[Saved data entries]
+ + + +
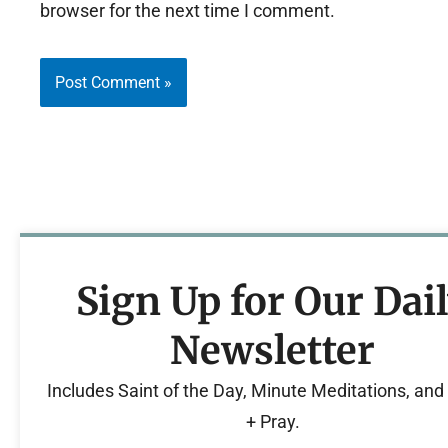
browser for the next time I comment.
Sign Up for Our Dai
Newsletter
Includes Saint of the Day, Minute Meditations, an
+ Pray.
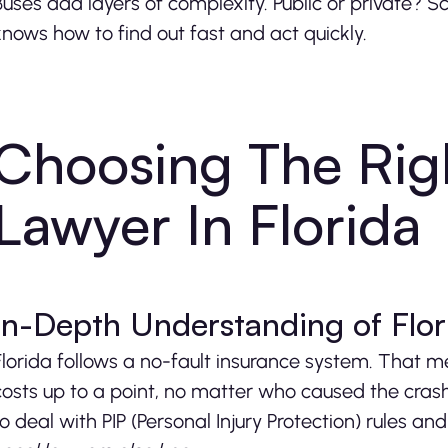
Buses add layers of complexity. Public or private? Sc
knows how to find out fast and act quickly.
Choosing The Rig
Lawyer In Florida
In-Depth Understanding of Flo
Florida follows a no-fault insurance system. That m
costs up to a point, no matter who caused the cras
to deal with PIP (Personal Injury Protection) rules 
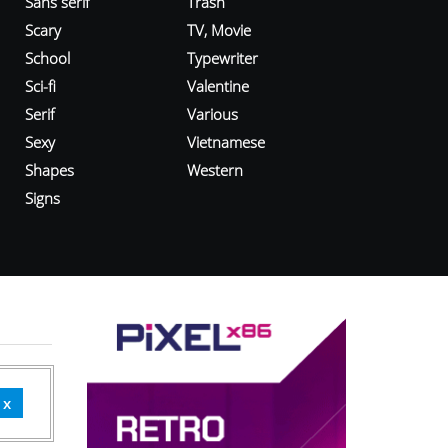
Sans serif
Trash
Scary
TV, Movie
School
Typewriter
Sci-fi
Valentine
Serif
Various
Sexy
Vietnamese
Shapes
Western
Signs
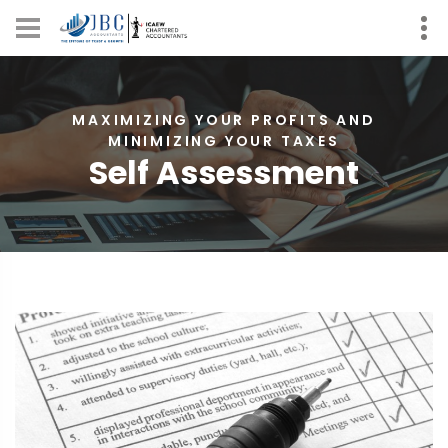
MAXIMIZING YOUR PROFITS AND
MINIMIZING YOUR TAXES
Self Assessment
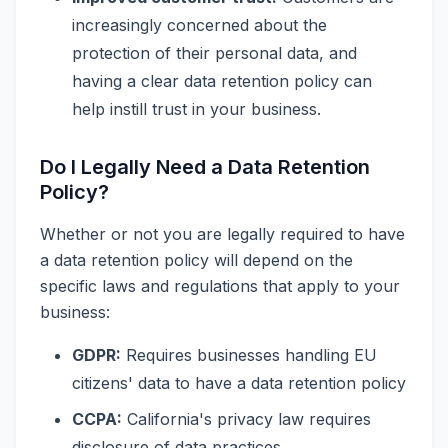
increasingly concerned about the
protection of their personal data, and
having a clear data retention policy can
help instill trust in your business.
Do I Legally Need a Data Retention
Policy?
Whether or not you are legally required to have
a data retention policy will depend on the
specific laws and regulations that apply to your
business:
GDPR:
Requires businesses handling EU
citizens' data to have a data retention policy
CCPA:
California's privacy law requires
disclosure of data practices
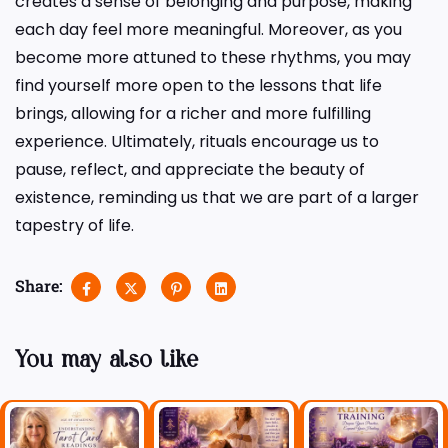
creates a sense of belonging and purpose, making
each day feel more meaningful. Moreover, as you
become more attuned to these rhythms, you may
find yourself more open to the lessons that life
brings, allowing for a richer and more fulfilling
experience. Ultimately, rituals encourage us to
pause, reflect, and appreciate the beauty of
existence, reminding us that we are part of a larger
tapestry of life.
Share:
You may also like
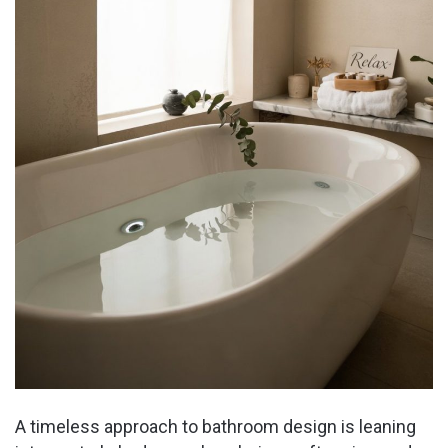
A timeless approach to bathroom design is leaning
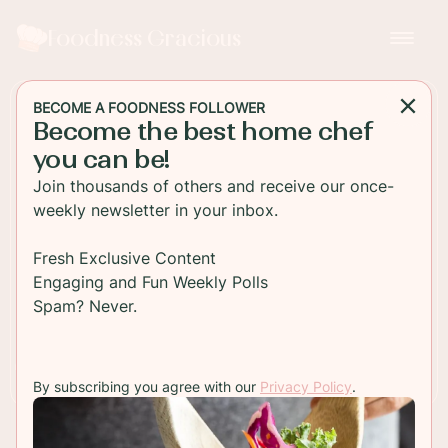
Foodness Gracious
BECOME A FOODNESS FOLLOWER
Become the best home chef
DESSERT
you can be!
Mini Pumpkin Pie Recipe
Join thousands of others and receive our once-
weekly newsletter in your inbox.
Traditional pumpkin pies but made for two bites.
Fresh Exclusive Content
Engaging and Fun Weekly Polls
TO RECIPE
Spam? Never.
By subscribing you agree with our
Privacy Policy
.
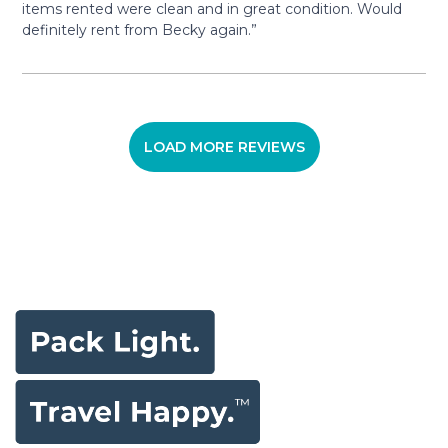
items rented were clean and in great condition. Would
definitely rent from Becky again.”
LOAD MORE REVIEWS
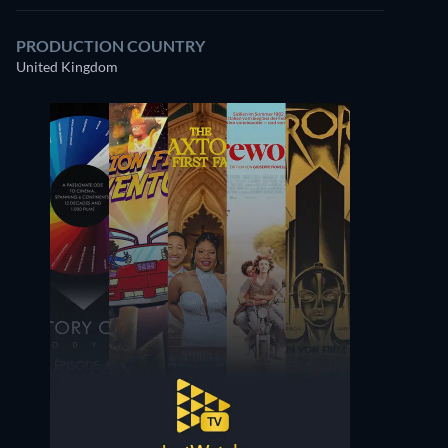
PRODUCTION COUNTRY
United Kingdom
+ + + +
Task: Starting at the first line of the data, set down each line exactly until you have copied the line with "items rented were", but leave the pictures out.

Output:
browser for the next time I comment.
Sign Up for Our Dai
Newsletter
Includes Saint of the Day, Minute Meditations, an
+ Pray.
Buses add layers of complexity. Public or private? Sc
knows how to find out fast and act quickly.
Choosing The Rig
Lawyer In Florida
In-Depth Understanding of Flo
Florida follows a no-fault insurance system. That m
costs up to a point, no matter who caused the cras
to deal with PIP (Personal Injury Protection) rules 
Sans serif
Trash
Scary
TV, Movie
School
Typewriter
Sci-fi
Valentine
Serif
Various
Sexy
Vietnamese
Shapes
Western
Signs
MAXIMIZING YOUR PROFITS AND
MINIMIZING YOUR TAXES
Self Assessment
increasingly concerned about the
protection of their personal data, and
having a clear data retention policy can
help instill trust in your business.
Do I Legally Need a Data Retention
Policy?
Whether or not you are legally required to have
a data retention policy will depend on the
specific laws and regulations that apply to your
business:
GDPR:
Requires businesses handling EU
citizens' data to have a data retention policy
CCPA:
California's privacy law requires
disclosure of data practices
creates a sense of belonging and purpose, making
each day feel more meaningful. Moreover, as you
become more attuned to these rhythms, you may
find yourself more open to the lessons that life
brings, allowing for a richer and more fulfilling
experience. Ultimately, rituals encourage us to
pause, reflect, and appreciate the beauty of
existence, reminding us that we are part of a larger
tapestry of life.
Share:
You may also like
A timeless approach to bathroom design is leaning
Foodness Gracious
BECOME A FOODNESS FOLLOWER
Become the best home chef
DESSERT
you can be!
Mini Pumpkin Pie Recipe
Join thousands of others and receive our once-
weekly newsletter in your inbox.
Traditional pumpkin pies but made for two bites.
Fresh Exclusive Content
Engaging and Fun Weekly Polls
TO RECIPE
Spam? Never.
By subscribing you agree with our
Privacy Policy
.
items rented were clean and in great condition. Would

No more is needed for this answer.